We are using elasticsearch 1.4.2 with Spring data. TransportClient object is used to establish connection, execute the query and fetch results (only search requests).
Following code closes connection:
//There is an instanceof test above this block so no class cast exception here
((TransportClient)element.getObjectValue()).close();
((TransportClient)element.getObjectValue()).threadPool().shutdownNow();
Sometimes, we get the following exception while executing the query or closing the connection:
org.elasticsearch.common.util.concurrent.EsRejectedExecutionException: rejected execution (shutting down) on org.elasticsearch.transport.netty.NettyTransport$2@489e4aa5
//Long stack trace
However, this is intermittent, but the main issue is, after some hours (or days), the application completely hangs, (resulting in some 110% CPU and 80% memory) and all the upcoming search requests fail with 'Too many open files' exception. Below is the stack trace:
org.elasticsearch.common.netty.channel.ChannelException: Failed to create a selector.
at org.elasticsearch.common.netty.channel.socket.nio.AbstractNioSelector.openSelector(AbstractNioSelector.java:343)

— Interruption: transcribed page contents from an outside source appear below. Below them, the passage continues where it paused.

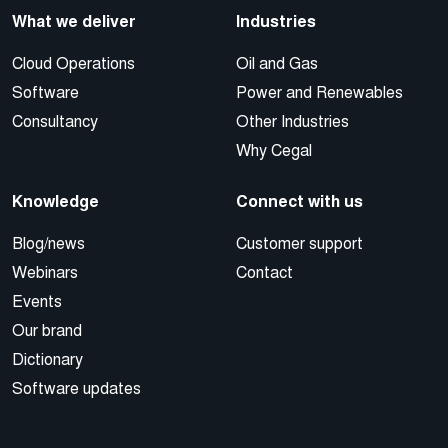
What we deliver
Industries
Cloud Operations
Oil and Gas
Software
Power and Renewables
Consultancy
Other Industries
Why Cegal
Knowledge
Connect with us
Blog/news
Customer support
Webinars
Contact
Events
Our brand
Dictionary
Software updates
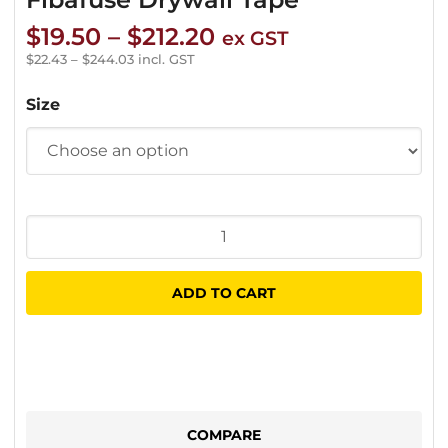
Price
$
19.50
–
$
212.20
ex GST
range:
$
22.43
–
$
244.03
incl. GST
$19.50
Size
through
$212.20
Fibafuse
Drywall
Tape
ADD TO CART
quantity
COMPARE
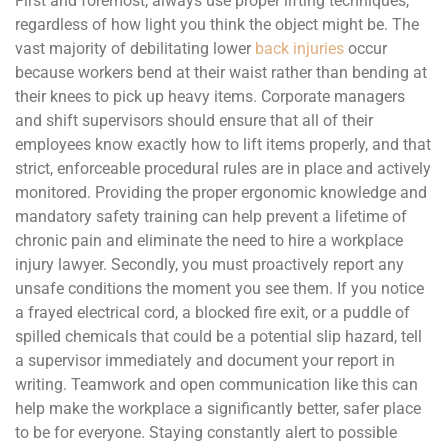
First and foremost, always use proper lifting techniques,
regardless of how light you think the object might be. The
vast majority of debilitating lower
back injuries
occur
because workers bend at their waist rather than bending at
their knees to pick up heavy items. Corporate managers
and shift supervisors should ensure that all of their
employees know exactly how to lift items properly, and that
strict, enforceable procedural rules are in place and actively
monitored. Providing the proper ergonomic knowledge and
mandatory safety training can help prevent a lifetime of
chronic pain and eliminate the need to hire a workplace
injury lawyer. Secondly, you must proactively report any
unsafe conditions the moment you see them. If you notice
a frayed electrical cord, a blocked fire exit, or a puddle of
spilled chemicals that could be a potential slip hazard, tell
a supervisor immediately and document your report in
writing. Teamwork and open communication like this can
help make the workplace a significantly better, safer place
to be for everyone. Staying constantly alert to possible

at org.elasticsearch.common.netty.channel.socket.nio.AbstractNioSelector.<init>(AbstractNioSelector.java:100)
at org.elasticsearch.common.netty.channel.socket.nio.AbstractNioWorker.<init>(AbstractNioWorker.java:52)
at org.elasticsearch.common.netty.channel.socket.nio.NioWorker.<init>(NioWorker.java:45)
at org.elasticsearch.common.netty.channel.socket.nio.NioWorkerPool.createWorker(NioWorkerPool.java:45)
at org.elasticsearch.common.netty.channel.socket.nio.NioWorkerPool.createWorker(NioWorkerPool.java:28)
at org.elasticsearch.common.netty.channel.socket.nio.AbstractNioWorkerPool.newWorker(AbstractNioWorkerPool.java:143)
at org.elasticsearch.common.netty.channel.socket.nio.AbstractNioWorkerPool.init(AbstractNioWorkerPool.java:81)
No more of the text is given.